The sheer number of schools that switched to online learning due to the coronavirus has proved the importance of 1 to 1 learning, and with scientists predicting another wave of COVID-19 in the fall, many school leaders whose districts do not yet have a 1 to 1 program want to start deploying devices as soon as possible.
“To be ready in the fall, school leaders really need to be having conversations right now with administrators, teachers, stakeholders and students. Identifying what devices to adopt is only one part of the process,” say tech coaches Bonnie Weinstein and Trudy Cohen, who both spoke on the topic of how to design PD to support 1 to 1 programs at FETC 2020.
At their district, Weinstein and Cohen of Summit Public Schools in New Jersey started planning their initiative a year in advance before rolling out devices in phases.“With any type of tech initiative, it is important to start with your youngest learners because they are the ones who will need the most support,” says Weinstein.
Here are 5 steps that leaders need to take to become a 1 to 1 school district as soon as possible.
1. Start the conversation
School leaders first need to discuss the goals of their district’s 1 to 1 program initiative, the tools and subscriptions students will be using, student and teacher training, and the correlation between devices and curricula.

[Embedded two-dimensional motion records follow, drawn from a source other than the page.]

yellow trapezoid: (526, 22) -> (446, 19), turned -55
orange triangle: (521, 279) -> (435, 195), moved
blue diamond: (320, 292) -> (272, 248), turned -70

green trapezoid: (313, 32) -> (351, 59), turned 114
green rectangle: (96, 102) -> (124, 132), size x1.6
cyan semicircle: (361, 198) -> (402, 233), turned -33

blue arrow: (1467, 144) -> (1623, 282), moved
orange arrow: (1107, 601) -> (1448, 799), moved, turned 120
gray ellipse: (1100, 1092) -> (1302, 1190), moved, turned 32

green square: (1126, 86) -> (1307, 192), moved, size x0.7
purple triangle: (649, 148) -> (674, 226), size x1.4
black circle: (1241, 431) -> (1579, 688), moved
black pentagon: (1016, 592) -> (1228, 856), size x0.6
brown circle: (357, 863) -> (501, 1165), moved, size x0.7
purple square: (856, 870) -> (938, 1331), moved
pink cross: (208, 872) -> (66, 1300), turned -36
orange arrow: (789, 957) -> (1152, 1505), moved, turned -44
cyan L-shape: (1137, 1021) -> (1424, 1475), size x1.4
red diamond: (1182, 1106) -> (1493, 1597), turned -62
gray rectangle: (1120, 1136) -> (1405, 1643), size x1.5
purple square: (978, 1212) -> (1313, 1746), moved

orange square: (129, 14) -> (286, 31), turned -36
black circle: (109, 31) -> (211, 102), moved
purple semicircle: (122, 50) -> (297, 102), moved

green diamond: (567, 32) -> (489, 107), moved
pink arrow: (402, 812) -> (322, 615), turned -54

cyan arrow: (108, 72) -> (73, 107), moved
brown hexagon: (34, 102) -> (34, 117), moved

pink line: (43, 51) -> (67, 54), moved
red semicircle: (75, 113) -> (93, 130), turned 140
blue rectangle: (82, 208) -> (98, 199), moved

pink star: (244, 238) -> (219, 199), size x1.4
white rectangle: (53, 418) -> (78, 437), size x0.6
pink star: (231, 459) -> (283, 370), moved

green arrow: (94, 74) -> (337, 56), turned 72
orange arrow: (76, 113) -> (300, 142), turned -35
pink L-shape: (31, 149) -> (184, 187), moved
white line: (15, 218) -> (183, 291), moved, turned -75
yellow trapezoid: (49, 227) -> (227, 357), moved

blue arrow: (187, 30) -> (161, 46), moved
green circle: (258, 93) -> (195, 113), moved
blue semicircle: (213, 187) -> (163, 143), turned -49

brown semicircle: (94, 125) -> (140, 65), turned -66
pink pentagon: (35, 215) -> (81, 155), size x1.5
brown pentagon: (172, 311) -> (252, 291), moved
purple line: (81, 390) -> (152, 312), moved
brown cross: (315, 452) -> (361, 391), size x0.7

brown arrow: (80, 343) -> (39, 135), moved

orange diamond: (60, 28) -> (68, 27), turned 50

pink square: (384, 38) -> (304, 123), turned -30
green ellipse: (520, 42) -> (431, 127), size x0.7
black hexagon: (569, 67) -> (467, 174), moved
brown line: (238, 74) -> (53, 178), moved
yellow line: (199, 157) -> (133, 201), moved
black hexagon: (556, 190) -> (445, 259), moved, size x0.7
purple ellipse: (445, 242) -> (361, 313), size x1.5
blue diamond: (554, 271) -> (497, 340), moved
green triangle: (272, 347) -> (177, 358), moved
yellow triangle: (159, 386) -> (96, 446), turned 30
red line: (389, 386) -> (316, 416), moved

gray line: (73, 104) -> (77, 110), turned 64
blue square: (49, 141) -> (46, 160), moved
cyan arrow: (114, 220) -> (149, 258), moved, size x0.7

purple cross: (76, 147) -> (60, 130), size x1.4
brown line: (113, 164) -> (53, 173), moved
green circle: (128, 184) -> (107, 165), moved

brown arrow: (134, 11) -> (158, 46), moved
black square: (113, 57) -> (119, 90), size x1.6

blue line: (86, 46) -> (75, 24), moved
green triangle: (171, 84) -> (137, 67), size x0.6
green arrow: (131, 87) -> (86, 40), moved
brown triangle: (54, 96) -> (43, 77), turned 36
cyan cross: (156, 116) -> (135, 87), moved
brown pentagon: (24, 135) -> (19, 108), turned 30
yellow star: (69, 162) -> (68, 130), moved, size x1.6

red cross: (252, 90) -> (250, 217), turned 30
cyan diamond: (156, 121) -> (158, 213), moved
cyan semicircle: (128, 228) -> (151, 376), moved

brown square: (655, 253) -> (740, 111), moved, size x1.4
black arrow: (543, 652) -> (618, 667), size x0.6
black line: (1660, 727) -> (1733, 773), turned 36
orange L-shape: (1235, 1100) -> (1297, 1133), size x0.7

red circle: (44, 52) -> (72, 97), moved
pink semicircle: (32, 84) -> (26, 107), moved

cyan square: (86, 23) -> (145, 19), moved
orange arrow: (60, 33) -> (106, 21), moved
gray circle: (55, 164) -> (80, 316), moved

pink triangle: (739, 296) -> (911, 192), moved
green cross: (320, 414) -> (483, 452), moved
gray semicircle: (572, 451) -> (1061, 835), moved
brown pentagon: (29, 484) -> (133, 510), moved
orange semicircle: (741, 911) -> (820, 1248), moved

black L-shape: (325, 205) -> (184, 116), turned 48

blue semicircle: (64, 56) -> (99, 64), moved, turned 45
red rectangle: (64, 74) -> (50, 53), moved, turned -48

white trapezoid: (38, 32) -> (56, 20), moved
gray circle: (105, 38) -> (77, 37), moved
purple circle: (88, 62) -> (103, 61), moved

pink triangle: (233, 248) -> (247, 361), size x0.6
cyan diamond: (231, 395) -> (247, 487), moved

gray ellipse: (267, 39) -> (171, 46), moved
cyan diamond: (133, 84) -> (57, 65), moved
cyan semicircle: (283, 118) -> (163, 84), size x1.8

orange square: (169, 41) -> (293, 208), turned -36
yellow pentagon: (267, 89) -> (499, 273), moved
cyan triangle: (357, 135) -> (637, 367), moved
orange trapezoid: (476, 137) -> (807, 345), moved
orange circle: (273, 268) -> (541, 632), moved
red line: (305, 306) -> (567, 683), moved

“If you don’t have the ability to provide devices to every student immediately, first identify and help the students who truly need them,” says Weinstein. Leaders must also communicate with parents and students about internet safety and digital citizenship.
2. Can support be sustained?
Rolling out a successful initiative is just one part of the process. Just as crucial is ensuring all 1 to 1 programs can be maintained. For example, Summit Public Schools has a department that provides both instructional and technical support for teachers.
”Schools need to identify if their infrastructure can actually support a 1 to 1 initiative and then how to extend that infrastructure to the home environment,” says Cohen.
3. Identify and prepare 1 to 1 devices
School leaders need to place purchasing orders for their devices between now and the beginning of June so IT officials can create the logins and set up security protocols during the summer.
“You shouldn’t just be handing students devices and saying ‘Good luck,’” says Weinstein. “These devices need to have features installed to make them secure and ensure students use them in a safe manner.”
4. Conduct professional development
“If we were rolling out a new initiative in September, we would spend a lot of time in June setting up PD sessions with teachers,” says Cohen. On the first day, teachers should discuss what it means to have every student on devices and how classroom routines are going to change. The second and third days need to involve identifying device subscriptions and the importance of digital citizenship.
“Usually, our teachers have five months to take digital citizenship lessons and set up routines in their classrooms after PD,” says Cohen. “But if you need to fast-forward all of that, I would have a full day of PD with teachers remotely and then have teachers participate in workshops that are broken down by grade level.” Providing teachers with faculty who are familiar with the technology will help expedite this process.
Teachers who don’t have access to tech coaches can participate in free webinars, digital conferences and ed camps provided by solution providers.
5. Choose the right subscriptions
Even though many companies are providing free tools and subscriptions, the amount of available options can be overwhelming. “Teachers need to focus on a few key tools that are going to help their districts reach their goals,” says Weinstein. “If leaders allow their teachers to download or subscribe to whatever they want, it will be hard to support all of them without having anyone in the district serving as experts.”
Leaders should therefore provide guidelines for each grade level and promote communication between teachers to choose two tools, for example, that can be introduced to parents and students.
“Approaching this slowly is very important and not giving teachers everything at the same time,” adds Cohen. “Make sure you provide short sessions so they don’t feel overwhelmed.”